The three-month copper and lead prices both rose over $24 per tonne, while lead is up 3.87% from last Monday. “Lead production [in China] has been affected by environmental inspections and with an improvement in demand, the supply-demand balance is gradually improving,” a futures analyst said. Zinc’s price also continues to rise after a good performance last week. On-warrant stocks have fallen 14.5% to 144,975 tonnes, the lowest total since July 2008. There have been 22,350 tonnes of zinc warrants.
Base metals on the London Metal Exchange are up across the board this morning, Monday June 19, as they have been for the past two business days, with lead, zinc and nickel managing to see follow through buying, while the others look less positive.
Prices are up by an average of 0.5%, with three-month copper prices up 0.3% at $5,688 per tonne and lead prices up 1% at $2,136 per tonne. Volume has been above average with 7,628 lots traded as of 07:10 BST.
This morning’s gains come after a generally stronger day on Friday when prices closed up an average of 0.4%, led by a 1.3% gain in tin prices, lead, zinc and nickel closed up an average of 0.4%, while copper and aluminium were little changed.
Gold prices are off 0.2% this morning at $1,251.59 per oz as the market consolidates, it closed Friday off 0.1% at $1,253.70 per oz. Silver prices are edging lower, while the other precious metals are generally consolidating.
In Shanghai this morning, tin prices are off 0.6% on the Shanghai Futures Exchange (SHFE), the others are up between 0.4% for nickel and 1.7% for aluminium, with copper prices up 0.4% at 45,740 yuan per tonne ($6,713 per tonne). Spot copper prices in Changjiang are down 0.1% at 45,340-45,590 yuan per tonne and the LME/Shanghai copper arb ratio is at 8.04.
In other metals in China, September iron ore prices on the Dalian Commodity Exchange are up 1.7% at 437 yuan per tonne, while on the SHFE, steel rebar prices continue to rebound, they are up 2% while gold and silver prices are little changed.
In international markets, spot Brent crude oil prices are down 0.1% at $47.22 per barrel and the yield on the US ten-year treasuries has edged lower to 2.15%.
Equities ended Friday slightly higher with the Euro Stoxx 50 closing up 0.1% and the Dow closed up 0.5%. In Asia this morning, markets are firmer; the Nikkei is up 0.6%, the Hang Seng is up 1.3%, the ASX200 is 0.5% higher, the CSI 300 is up 0.8% and the Kospi is up 0.4%.
The dollar index at 97.15 is consolidating its recent rebound, so all eyes on whether the dollar has now put in a base.

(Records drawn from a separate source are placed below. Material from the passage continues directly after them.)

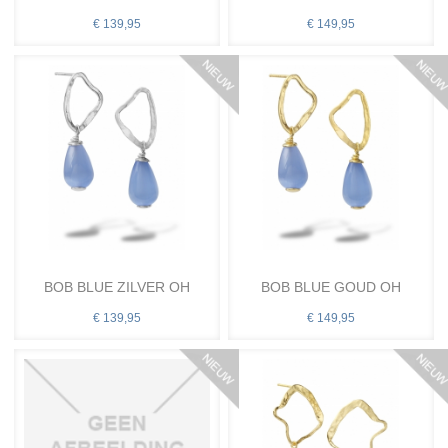
€ 139,95
€ 149,95
BOB BLUE ZILVER OH
BOB BLUE GOUD OH
€ 139,95
€ 149,95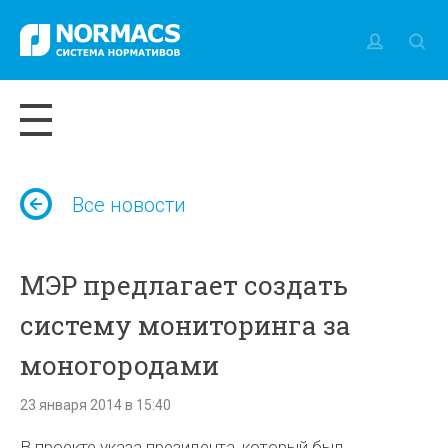
Все новости
МЭР предлагает создать
систему мониторинга за
моногородами
23 января 2014 в 15:40
В проекте указа президента, который был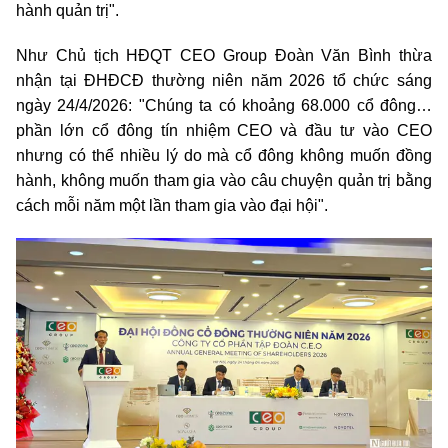
hành quản trị".
Như Chủ tịch HĐQT CEO Group Đoàn Văn Bình thừa
nhận tại ĐHĐCĐ thường niên năm 2026 tổ chức sáng
ngày 24/4/2026: "C
húng ta có khoảng 68.000 cổ đông…
phần lớn cổ đông tín nhiệm CEO và đầu tư vào CEO
nhưng có thể nhiều lý do mà cổ đông không muốn đồng
hành, không muốn tham gia vào câu chuyện quản trị bằng
cách mỗi năm một lần tham gia vào đại hội".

The euro is at 1.1204 is consolidating, sterling is edging higher, while the yen is weaker and the Australian dollar is firm at 0.7609.

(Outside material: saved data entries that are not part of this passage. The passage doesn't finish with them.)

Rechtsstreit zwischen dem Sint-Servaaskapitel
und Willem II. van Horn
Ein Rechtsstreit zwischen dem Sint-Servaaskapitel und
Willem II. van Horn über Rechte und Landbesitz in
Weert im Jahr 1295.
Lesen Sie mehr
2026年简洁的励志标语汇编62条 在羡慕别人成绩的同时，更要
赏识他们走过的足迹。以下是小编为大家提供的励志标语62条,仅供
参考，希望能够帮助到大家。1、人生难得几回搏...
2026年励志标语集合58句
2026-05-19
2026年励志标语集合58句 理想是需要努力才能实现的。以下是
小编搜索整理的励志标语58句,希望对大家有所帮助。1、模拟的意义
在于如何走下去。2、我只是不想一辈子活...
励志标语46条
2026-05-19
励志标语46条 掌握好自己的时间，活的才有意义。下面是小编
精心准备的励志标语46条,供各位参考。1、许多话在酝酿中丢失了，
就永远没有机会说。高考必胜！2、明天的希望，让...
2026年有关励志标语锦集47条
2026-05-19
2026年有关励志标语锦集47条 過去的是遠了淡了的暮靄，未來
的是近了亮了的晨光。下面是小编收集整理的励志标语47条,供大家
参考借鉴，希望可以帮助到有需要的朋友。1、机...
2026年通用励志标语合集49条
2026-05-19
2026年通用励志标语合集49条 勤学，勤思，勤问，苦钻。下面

The yuan at 6.8130 is looking weaker, most of the other emerging market currencies we follow are flat, although the Mexican peso is firm at 17.9110.
The economic agenda is light today, data out already shows UK house prices dipping 0.4%, the first decline in six months and Japan’s trade balance showed strong export growth of 14.9% in May and stronger than expected imports – both a sign of a healthy global market. Later today US Federal Open Market Committee (FOMC) member William Dudley and German Bundesbank president Jens Weidmann are speaking.
The slide in aluminium prices appears to have halted this morning with prices rebounding off a support line that was breached on Friday and copper prices are consolidating too. The other metals look firmer with rebounds underway in lead, zinc and nickel, while tin’s strong rebound, which continued in early trading with a 1.2% gain at this morning’s high, is now consolidating. With aluminium prices possibly turning the corner and rebounding, it may be that some general strength appears in the base metals, but we wait to see how much follow through buying interest there is. For now we expect sideways trading as the markets look well supplied.
Precious metals prices are, for the most part, retreating as markets consolidate as the need for haven assets has eased. Until geopolitical, or political tensions rise again, gold prices may remain on a back footing.